Mindestlohn

«Eine Familie gründen wohl unmöglich»: Wie lebt man mit 3400 Franken?

Vanessa T. kann schon froh sein, wenn ihr Lohn bis Ende Monat reicht (Symbolbild).

Vanessa T. kann schon froh sein, wenn ihr Lohn bis Ende Monat reicht (Symbolbild).

In der Debatte um die Mindestlohninitiative wird die Schuhbranche oft als Negativbeispiel herangezogen. Ein Drittel der Beschäftigten verdient unter 4000 Franken. Zehn Prozent gar unter 3400 Franken. Vanessa T. ist eine davon.

4000 Franken Mindestlohn ja oder nein? Über diese Frage entscheidet das Stimmvolk am 18. Mai. Vor der Abstimmung steht allen voran die Schuhbranche im Mittelpunkt, die immer wieder für ihre tiefen Löhne in die Kritik gerät. Jede dritte Person, die in der Kleider- und Schuhbranche arbeitet, verdient pro Monat weniger als 4000 Franken, jede zehnte weniger als 3400 Franken. Dies geht aus einer Studie der Genfer Universität hervor.

Vanessa T.* weiss aus eigener Erfahrung, was ein tiefer Lohn im Alltag bedeutet. Eine dreijährige Lehre zur Detailhandelsfachfrau, ein 100-Prozent-Pensum, eine Position als stellvertretende Filialleiterin bei einer mittelgrossen Schuhhandelskette – und trotzdem muss die 23-jährige Innerschweizerin froh sein, wenn das Geld bis Ende Monat reicht.

3385 Franken brutto verdient sie, dazu kommt eine Umsatzbeteiligung zwischen 90 und 250 Franken, nicht aber ein 13. Monatslohn. Der Lohnausweis liegt vor Vanessa T. auf dem Tisch im Wohnzimmer des Elternhauses, wo sie mit ihrem Freund in einer separaten 2,5-Zimmer-Wohnung lebt. Sparen für Ferien im Ausland oder eine grössere Wohnung liege kaum drin. Doch am meisten wütend macht sie, dass ihre Pläne gefährdet sind: «Eine Familie gründen ist mit diesem tiefen Lohn wohl unmöglich.»

Die Gewerkschafter prangern die tiefen Löhne im Schuhhandel schon länger an. In der Mindestlohndebatte dient ihnen die Branche als Negativbeispiel.
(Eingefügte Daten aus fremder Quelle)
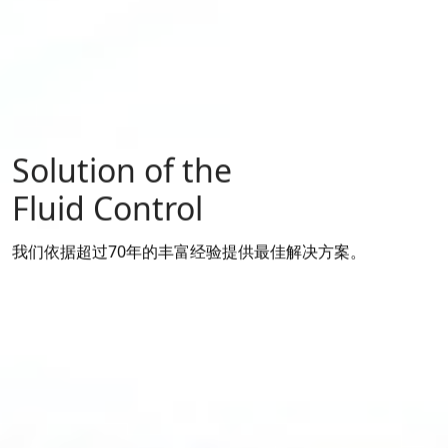
Solution of the
Solution of the
Fluid Control
Fluid Control
构建从铸造到成品的无缝集成式生产体系
我们依据超过70年的丰富经验提供最佳解决方案。
我们依据超过70年的丰富经验提供最佳解决方案。
在曜希达凯的TSC(技术培训中心)，我们为来自不同行业的客
在曜希达凯的TSC(技术培训中心)，我们为来自不同行业的客
户举行技术产品知识的培训。
户举行技术产品知识的培训。
Learn More
Learn More
Learn More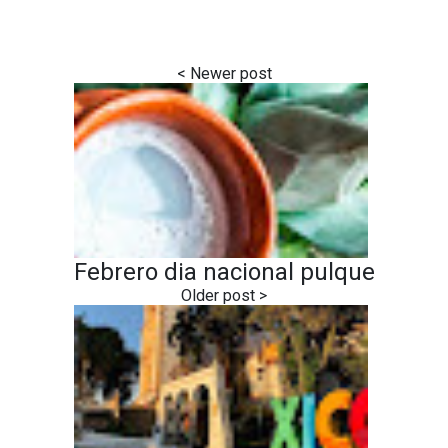
Febrero dia nacional pulque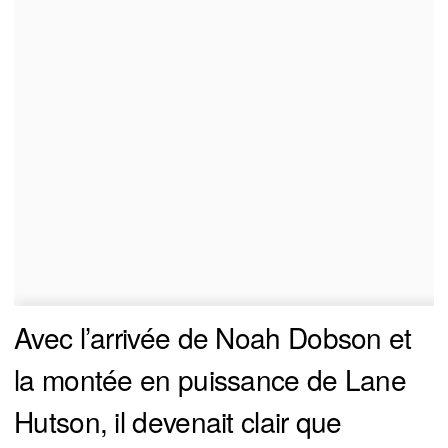
Avec l’arrivée de Noah Dobson et
la montée en puissance de Lane
Hutson, il devenait clair que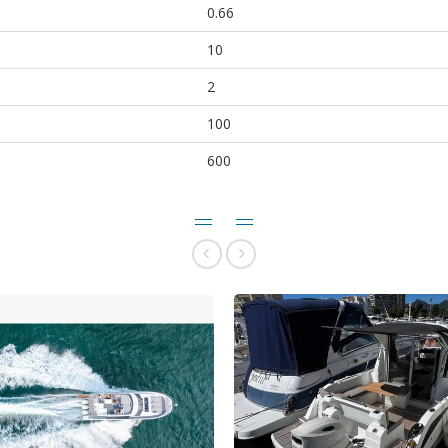
0.66
10
2
100
600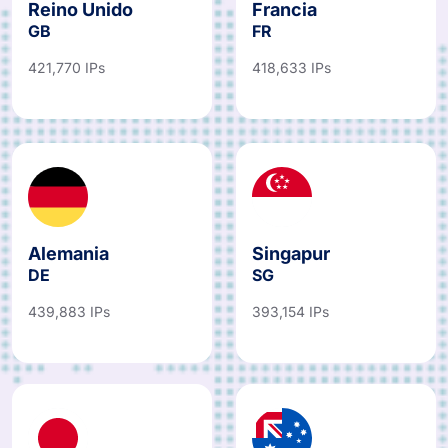
Reino Unido
Francia
GB
FR
421,770 IPs
418,633 IPs
Alemania
Singapur
DE
SG
439,883 IPs
393,154 IPs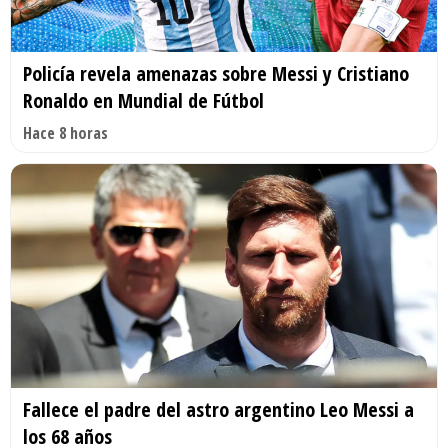
Policía revela amenazas sobre Messi y Cristiano
Ronaldo en Mundial de Fútbol
Hace 8 horas
Fallece el padre del astro argentino Leo Messi a
los 68 años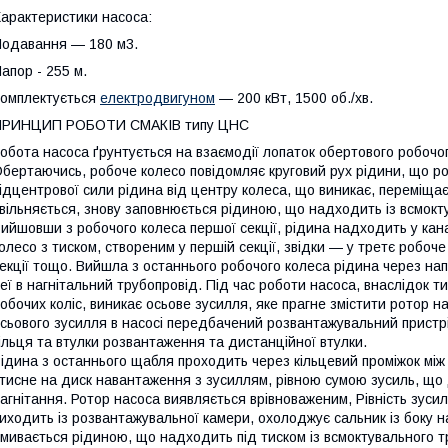
арактеристики насоса:
одавання — 180 м3.
апор - 255 м.
омплектується
електродвигуном
— 200 кВт, 1500 об./хв.
ПРИНЦИП РОБОТИ СМАКІВ типу ЦНС
обота насоса ґрунтується на взаємодії лопаток обертового робочог
бертаючись, робоче колесо повідомляє круговий рух рідини, що р
ідцентрової сили рідина від центру колеса, що виникає, переміщає
вільняється, знову заповнюється рідиною, що надходить із всмокт
ийшовши з робочого колеса першої секції, рідина надходить у кан
олесо з тиском, створеним у першій секції, звідки — у третє робоче
екції тощо. Вийшла з останнього робочого колеса рідина через на
еї в нагнітальний трубопровід. Під час роботи насоса, внаслідок ти
обочих коліс, виникає осьове зусилля, яке прагне змістити ротор н
сьового зусилля в насосі передбачений розвантажувальний пристр
ільця та втулки розвантаження та дистанційної втулки.
ідина з останнього щабля проходить через кільцевий проміжок мі
 тисне на диск навантаження з зусиллям, рівною сумою зусиль, що 
агнітання. Ротор насоса виявляється врівноваженим, Рівність зуси
иходить із розвантажувальної камери, охолоджує сальник із боку н
мивається рідиною, що надходить під тиском із всмоктувального 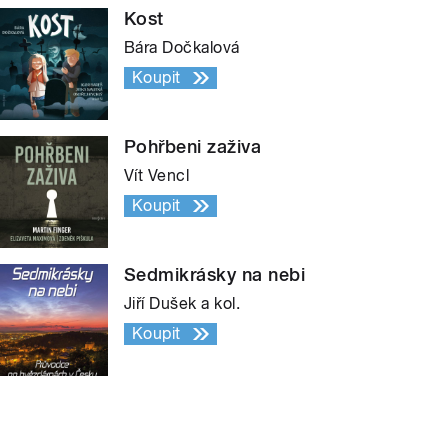
Kost
Bára Dočkalová
Koupit
Pohřbeni zaživa
Vít Vencl
Koupit
Sedmikrásky na nebi
Jiří Dušek a kol.
Koupit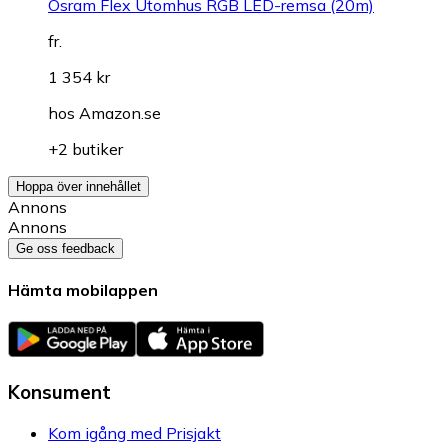
Osram Flex Utomhus RGB LED-remsa (20m)
fr.
1 354 kr
hos
Amazon.se
+2 butiker
Hoppa över innehållet
Annons
Annons
Ge oss feedback
Hämta mobilappen
Konsument
Kom igång med Prisjakt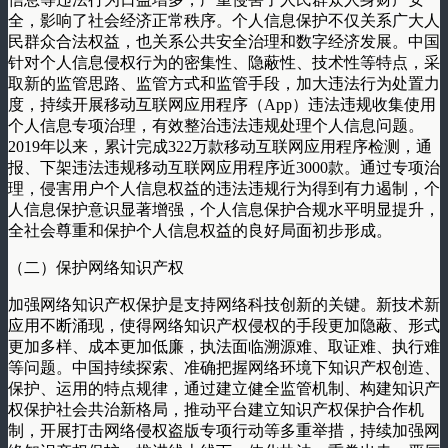
全，影响了社会经济正常秩序。个人信息保护不仅关系广大人
民群众合法权益，也关系公共安全治理和数字经济发展。中国
针对个人信息侵权行为的密集性、隐蔽性、技术性等特点，采
取新的监管思路、监管方式和监管手段，加大违法行为处置力
度，持续开展移动互联网应用程序（App）违法违规收集使用
个人信息专项治理，有效整治违法违规处理个人信息问题。
2019年以来，累计完成322万款移动互联网应用程序检测，通
报、下架违法违规移动互联网应用程序近3000款。通过专项治
理，侵害用户个人信息权益的违法违规行为得到有力遏制，个
人信息保护意识显著增强，个人信息保护合规水平明显提升，
全社会尊重和保护个人信息权益的良好局面初步形成。
（二）保护网络知识产权
加强网络知识产权保护是支持网络科技创新的关键。新技术新
应用不断涌现，使得网络知识产权侵权的手段更加隐蔽、形式
更加多样、成本更加低廉，执法面临溯源难、取证难、执行难
等问题。中国持续探索、准确把握网络环境下知识产权创造、
保护、运用的特点规律，通过建立健全监管机制、构建知识产
权保护社会共治新格局，推动平台建立知识产权保护合作机
制，开展打击网络侵权盗版专项行动等多重举措，持续加强网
Daniel Lampart vom Schweizerischen Gewerkschaftsbund sagt: «Die Inhaber grosser nationaler und internationaler Ketten verdienen sich mit dem Verkauf von Kleidern, aber auch Schuhen eine goldene Nase. Diesbezüglich besteht ein krasser Gegensatz zu den tiefen Löhnen.» Die Gewerkschafter wollen die Arbeitsbedingungen für das Verkaufspersonal verbessern – mit einem Gesamtarbeitsvertrag, der unter anderem Mindestlöhne festlegen würde.

Häufigere Kontrollen

Auch der Bund hat ein Auge auf den Schuhhandel geworfen, der pro Jahr schweizweit rund 2,4 Milliarden Franken umsetzt: Bereits zum dritten Mal in Folge ist er zur Fokusbranche erklärt worden – und wird entsprechend häufiger kontrolliert. Auf dieses Jahr hin hat die Tripartite Kommission, die sich aus Behörden, Arbeitgebern und Gewerkschaftern zusammensetzt, Referenzlöhne festgelegt. Diese bewegen sich für Ungelernte ohne grosse Berufserfahrung je nach Region zwischen 3140 und 3450 Franken – sind aber nicht bindend.

Vanessa T. überlegt sich jetzt einen Branchenwechsel. Indem sie sich an die Öffentlichkeit wendet, möchte sie aufrütteln, sagt sie. Trotz grosser Angst müssten sich die Verkäuferinnen wehren: «Wir haben auch ein Recht auf einen angemessenen Lohn.»